В связи с этим Лермонтов был вынужден обратиться за защитой к брату Николая I великому князю Михаилу Павловичу и написал ему следующее письмо:

«Ваше Императорское Высочество! Признавая в полной мере вину мою и с благоговением покоряясь наказанию, возложенному на меня Его Императорским Величеством, я был ободрен до сих пор надеждой иметь возможность усердною службой загладить мой проступок, но, получив приказание явиться к господину генерал-адъютанту графу Бенкендорфу, я из слов его сиятельства увидел, что на мне лежит еще обвинение в ложном показании, самое тяжкое, какому может подвергнуться человек, дорожащий своей честью.

Граф Бенкендорф предлагал мне написать письмо к Баранту, в котором бы я просил извиненья в том, что несправедливо показал в суде, что выстрелил на воздух. Я не мог на то согласиться, ибо это было бы против моей совести; но теперь мысль, что Его Императорское Величество и Ваше Императорское Высочество, может быть, разделяете сомнение в истине слов моих, мысль эта столь невыносима, что я решился обратиться к Вашему Императорскому Высочеству, зная великодушие и справедливость Вашу и будучи уже не раз облагодетельствован Вами, и просить Вас защитить и оправдать меня во мнении Его Императорского Величества, ибо в противном случае теряю невинно и невозвратно имя благородного человека.
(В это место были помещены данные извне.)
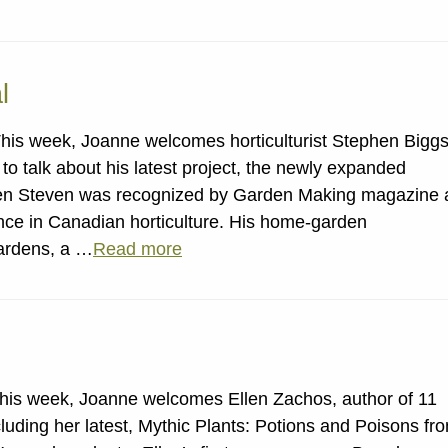
l
his week, Joanne welcomes horticulturist Stephen Bigg
to talk about his latest project, the newly expanded
en Steven was recognized by Garden Making magazine 
ence in Canadian horticulture. His home-garden
ardens, a …
Read more
This week, Joanne welcomes Ellen Zachos, author of 11
cluding her latest, Mythic Plants: Potions and Poisons fr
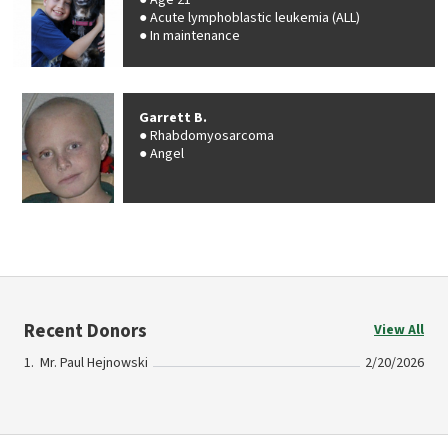
Age 21
Acute lymphoblastic leukemia (ALL)
In maintenance
Garrett B.
Rhabdomyosarcoma
Angel
Recent Donors
View All
Mr. Paul Hejnowski
2/20/2026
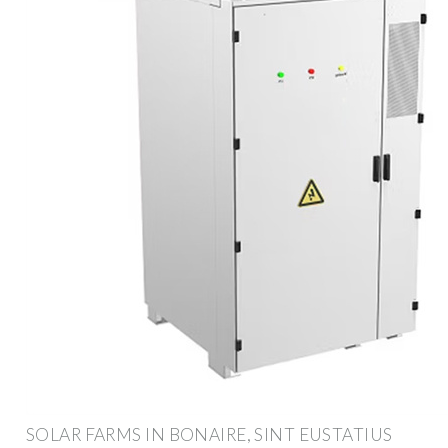
SOLAR FARMS IN BONAIRE, SINT EUSTATIUS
Ваше Императорское Высочество позволите сказать мне со всею откровенностью: я искренно сожалею, что показание мое оскорбило Баранта; я не предполагал этого, не имел этого намерения, но теперь не могу исправить ошибку посредством лжи, до которой никогда не унижался. Ибо, сказав, что выстрелил на воздух, я сказал истину, готов подтвердить оную честным словом, и доказательством может служить то, что на месте дуэли, когда мой секундант, отставной поручик Столыпин, подал мне пистолет, я сказал ему именно, что выстрелю на воздух, что и подтвердит он сам.

Чувствуя в полной мере дерзновение мое, я, однако, осмеливаюсь надеяться, что Ваше Императорское Высочество соблаговолите обратить внимание на горестное мое положение и заступлением Вашим восстановить мое доброе имя во мнении Его Императорского Величества и Вашем.
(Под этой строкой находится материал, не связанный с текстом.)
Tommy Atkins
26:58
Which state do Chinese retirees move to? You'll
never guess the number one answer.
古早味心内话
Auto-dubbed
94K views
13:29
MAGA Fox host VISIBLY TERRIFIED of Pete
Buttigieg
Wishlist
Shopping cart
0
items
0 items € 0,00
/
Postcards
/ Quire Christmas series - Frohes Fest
С благоговейною преданностью имею счастие пребыть Вашего Императорского Высочества всепреданнейший Михаил Лермонтов, Тенгинского пехотного полка поручик».

Великий князь Михаил Павлович направил данное письмо Николаю I. Император читал письмо Лермонтова, о чем свидетельствует пометка на письме, сделанная начальником штаба Отдельного жандармского корпуса Л. В. Дубельтом: «Государь изволил читать».